Rusu pointed to Moldova’s own structural overhaul. “We are creating Regional Education Agencies to reduce fragmentation and align responsibility with authority,” she said, noting that the current system leaves “accountability for results without the tools to deliver them.” 

She added that disparities remain stark. “We face uneven administrative capacity, territorial inequalities and declining student numbers. This reform is about equity, coherence and restoring trust in how education is governed.” 

Progress and pragmatism 

Armenia offered a concrete example of reform in motion. Deputy minister Araksia Svajyan outlined efforts to strengthen the teaching profession through certification and incentives.

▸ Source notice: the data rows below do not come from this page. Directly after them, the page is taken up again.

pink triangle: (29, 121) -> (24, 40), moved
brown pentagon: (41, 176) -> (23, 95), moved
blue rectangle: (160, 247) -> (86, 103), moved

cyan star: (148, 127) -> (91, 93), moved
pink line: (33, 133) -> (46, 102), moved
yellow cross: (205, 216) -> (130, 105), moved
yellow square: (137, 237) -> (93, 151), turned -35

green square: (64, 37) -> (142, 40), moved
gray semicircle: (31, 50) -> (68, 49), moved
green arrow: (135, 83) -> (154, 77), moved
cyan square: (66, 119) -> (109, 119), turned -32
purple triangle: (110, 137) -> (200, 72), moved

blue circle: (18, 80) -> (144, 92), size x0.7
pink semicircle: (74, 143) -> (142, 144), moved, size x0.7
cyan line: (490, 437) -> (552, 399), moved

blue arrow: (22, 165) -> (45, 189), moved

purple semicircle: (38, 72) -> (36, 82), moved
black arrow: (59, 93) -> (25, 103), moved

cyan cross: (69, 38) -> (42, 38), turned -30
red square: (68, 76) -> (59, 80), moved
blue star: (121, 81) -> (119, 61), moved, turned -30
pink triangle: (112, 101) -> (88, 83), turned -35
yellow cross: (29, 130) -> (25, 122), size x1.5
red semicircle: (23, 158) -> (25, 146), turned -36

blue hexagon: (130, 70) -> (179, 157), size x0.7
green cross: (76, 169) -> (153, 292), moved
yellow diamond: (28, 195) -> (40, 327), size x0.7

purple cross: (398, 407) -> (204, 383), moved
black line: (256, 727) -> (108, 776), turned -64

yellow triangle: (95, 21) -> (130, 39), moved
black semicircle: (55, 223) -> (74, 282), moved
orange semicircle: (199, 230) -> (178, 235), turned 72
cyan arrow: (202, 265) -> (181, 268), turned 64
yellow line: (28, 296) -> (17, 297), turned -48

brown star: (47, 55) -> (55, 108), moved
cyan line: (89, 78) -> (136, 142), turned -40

“More than 30% of teachers have already undergone certification” said Minister Svajyan. “We have recruited around 4,000 teachers in the past year, many of them young and working in rural areas.”

It was a reminder that, while systemic challenges persist, progress is possible with sustained effort.

A shared conversation 

By the end of the two days, no one-size-fits-all solution had emerged. Instead, what participants carried away was a sense of shared responsibility.

The SER programme may have provided the structure, but the substance came from exchange. Peer-to-peer conversations, as Masson suggested, are not an accessory to reform; they are part of how reform happens.

As discussions turned to the future, one idea lingered — not about systems, but about learners themselves. “The most important aspect is the freedom of learning,” said Stanisław Drzażdżewski, ETF Governing Board member. “Not just lifelong or "life-wide" learning, but the freedom to choose what and how to learn."